## Your instructions
Can you copy out the data exactly? Leave the images out.

+++ Exercise data

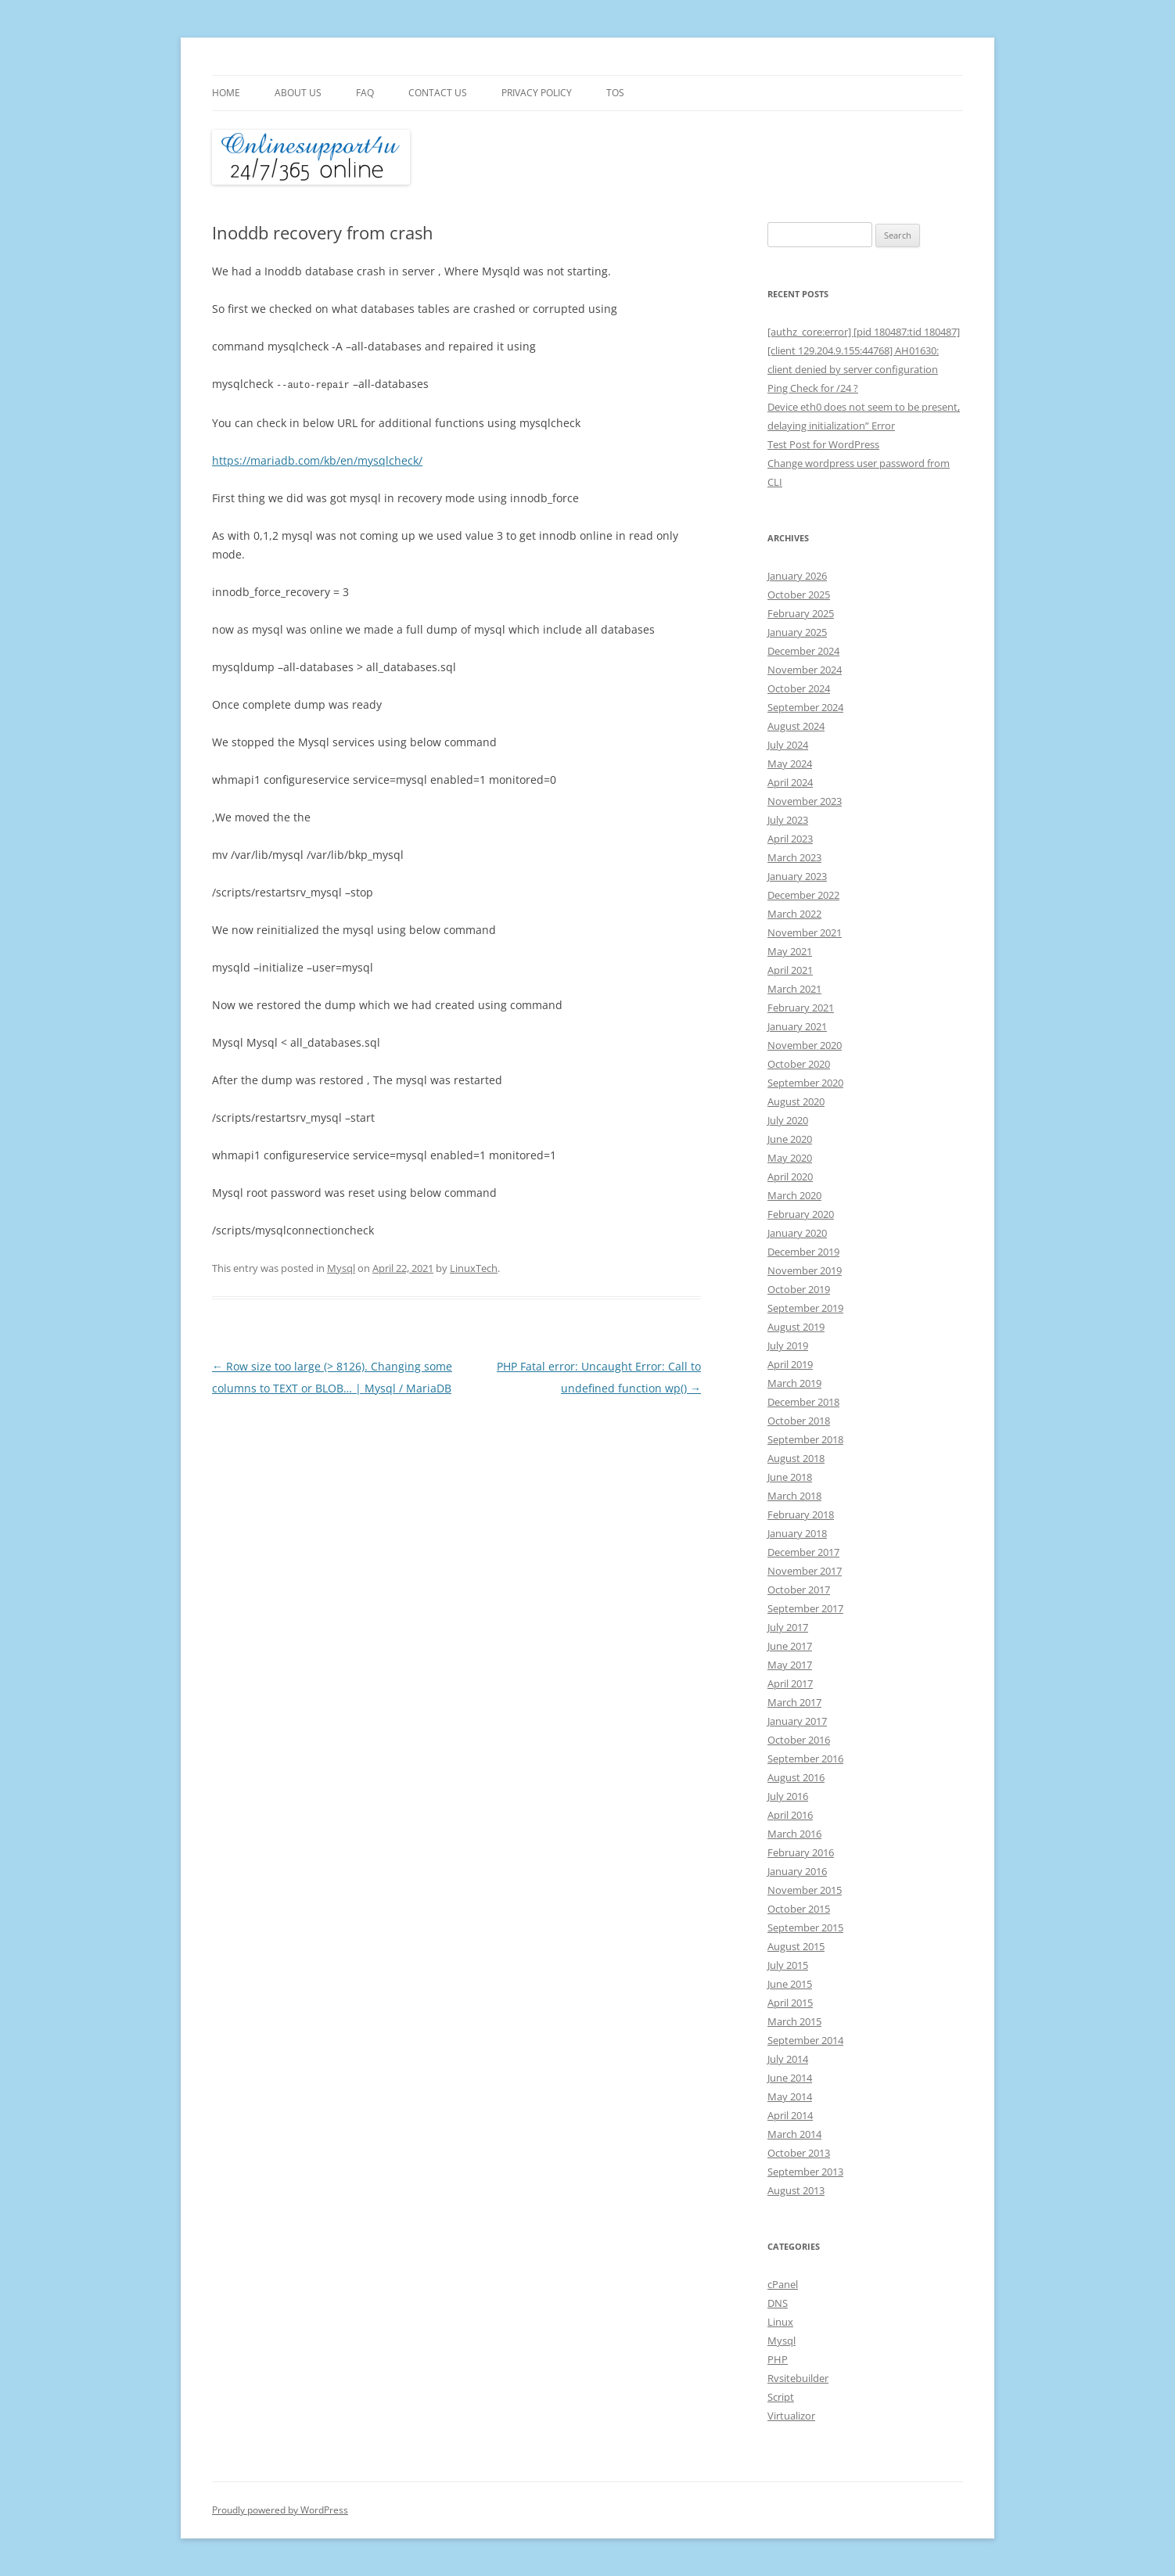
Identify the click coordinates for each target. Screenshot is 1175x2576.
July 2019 (787, 1345)
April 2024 (790, 782)
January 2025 (797, 632)
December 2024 (803, 651)
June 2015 (789, 1984)
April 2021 (790, 970)
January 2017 (797, 1721)
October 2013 (798, 2153)
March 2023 (794, 857)
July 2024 (787, 745)
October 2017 (798, 1590)
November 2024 (804, 670)
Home (226, 92)
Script (780, 2397)
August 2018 (796, 1458)
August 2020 (796, 1101)
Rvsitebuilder (797, 2378)
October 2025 (798, 594)
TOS (615, 92)
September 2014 (805, 2040)
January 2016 (797, 1871)
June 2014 (789, 2078)
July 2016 (787, 1796)
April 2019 (790, 1364)
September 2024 (805, 707)
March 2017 (794, 1702)
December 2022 (803, 895)
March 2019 (794, 1383)
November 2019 (804, 1270)
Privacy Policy (536, 92)
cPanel (782, 2284)
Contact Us (437, 92)
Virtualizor (791, 2416)
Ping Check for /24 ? (812, 388)
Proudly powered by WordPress (280, 2510)
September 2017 (805, 1608)
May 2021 (789, 951)
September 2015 (805, 1927)
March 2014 (794, 2134)
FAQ (365, 92)
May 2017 (789, 1665)
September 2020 (805, 1083)
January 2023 (797, 876)
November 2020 (804, 1045)
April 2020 (790, 1176)
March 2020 (794, 1195)
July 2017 (787, 1627)
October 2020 (798, 1064)
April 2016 (790, 1815)
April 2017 (790, 1683)
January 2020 (797, 1233)
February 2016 (800, 1852)
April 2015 (790, 2003)
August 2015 (796, 1946)
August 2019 (796, 1327)
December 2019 (803, 1252)
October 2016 (798, 1740)
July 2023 (787, 820)
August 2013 (796, 2190)
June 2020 (789, 1139)
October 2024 (798, 688)
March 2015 (794, 2021)
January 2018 (797, 1533)
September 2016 (805, 1758)
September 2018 (805, 1439)
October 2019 (798, 1289)
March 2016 (794, 1834)
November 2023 (804, 801)
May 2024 (789, 763)
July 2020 (787, 1120)
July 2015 (787, 1965)
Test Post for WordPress (823, 444)
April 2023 (790, 839)
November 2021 (804, 932)
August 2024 (796, 726)
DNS (777, 2303)
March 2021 (794, 989)
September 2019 (805, 1308)
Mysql (341, 1267)
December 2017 (803, 1552)
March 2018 (794, 1496)
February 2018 (800, 1514)
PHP (777, 2359)
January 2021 (797, 1026)
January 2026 (797, 576)
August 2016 (796, 1777)
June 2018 (789, 1477)
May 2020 (789, 1158)
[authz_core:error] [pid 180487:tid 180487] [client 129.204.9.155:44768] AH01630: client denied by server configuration (863, 350)
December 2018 (803, 1402)
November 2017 (804, 1571)
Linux (780, 2322)
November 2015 (804, 1890)
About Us (298, 92)
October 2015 (798, 1909)
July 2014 (787, 2059)
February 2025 (800, 613)
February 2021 (800, 1008)
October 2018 (798, 1421)
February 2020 (800, 1214)
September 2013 (805, 2172)
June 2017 (789, 1646)
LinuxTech (474, 1267)
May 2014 (789, 2096)
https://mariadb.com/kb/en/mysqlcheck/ (317, 459)
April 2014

++++++

## Completed task
Identify the click coordinates for each target. Screenshot is 1175x2576.
July 2019 (787, 1345)
April 2024 (790, 782)
January 2025 (797, 632)
December 2024 (803, 651)
June 2015 (789, 1984)
April 2021 (790, 970)
January 2017 (797, 1721)
October 2013 (798, 2153)
March 2023 (794, 857)
July 2024 (787, 745)
October 2017 (798, 1590)
November 2024 (804, 670)
Home (226, 92)
Script (780, 2397)
August 2018 (796, 1458)
August 2020 (796, 1101)
Rvsitebuilder (797, 2378)
October 2025 (798, 594)
TOS (615, 92)
September 2014 (805, 2040)
January 2016 (797, 1871)
June 2014 (789, 2078)
July 2016 (787, 1796)
April 2019 (790, 1364)
September 2024 (805, 707)
March 2017 (794, 1702)
December 2022 (803, 895)
March 2019 (794, 1383)
November 2019 (804, 1270)
Privacy Policy (536, 92)
cPanel (782, 2284)
Contact Us (437, 92)
Virtualizor (791, 2416)
Ping Check for /24 ? (812, 388)
Proudly powered by WordPress (280, 2510)
September 2017 (805, 1608)
May 2021 (789, 951)
September 2015 (805, 1927)
March 2014 (794, 2134)
FAQ (365, 92)
May 2017 (789, 1665)
September 2020 (805, 1083)
January 2023 (797, 876)
November 2020 (804, 1045)
April 2020 (790, 1176)
March 2020 (794, 1195)
July 2017 (787, 1627)
October 2020 (798, 1064)
April 2016 (790, 1815)
April 2017 (790, 1683)
January 2020 (797, 1233)
February 2016 (800, 1852)
April 2015 (790, 2003)
August 2015 (796, 1946)
August 2019 (796, 1327)
December 2019 (803, 1252)
October 2016 (798, 1740)
July 2023 (787, 820)
August 2013 (796, 2190)
June 2020 (789, 1139)
October 2024 (798, 688)
March 2015 (794, 2021)
January 2018 (797, 1533)
September 2016 (805, 1758)
September 2018 (805, 1439)
October 2019 (798, 1289)
March 2016 (794, 1834)
November 2023 (804, 801)
May 2024 (789, 763)
July 2020 (787, 1120)
July 2015 (787, 1965)
Test Post for WordPress (823, 444)
April 2023 (790, 839)
November 2021 (804, 932)
August 2024 (796, 726)
DNS (777, 2303)
March 2021 (794, 989)
September 2019 (805, 1308)
Mysql (341, 1267)
December 2017 (803, 1552)
March 2018 (794, 1496)
February 2018 (800, 1514)
PHP (777, 2359)
January 2021 (797, 1026)
January 2026 (797, 576)
August 2016 (796, 1777)
June 2018 (789, 1477)
May 2020 (789, 1158)
[authz_core:error] [pid 180487:tid 180487] [client 129.204.9.155:44768] AH01630: client denied by server configuration (863, 350)
December 2018 (803, 1402)
November 2017 (804, 1571)
Linux (780, 2322)
November 2015 (804, 1890)
About Us (298, 92)
October 2015 (798, 1909)
July 2014 (787, 2059)
February 2025 (800, 613)
February 2021 (800, 1008)
October 2018 (798, 1421)
February 2020 (800, 1214)
September 2013 (805, 2172)
June 2017 (789, 1646)
LinuxTech (474, 1267)
May 2014 (789, 2096)
https://mariadb.com/kb/en/mysqlcheck/ (317, 459)
April 2014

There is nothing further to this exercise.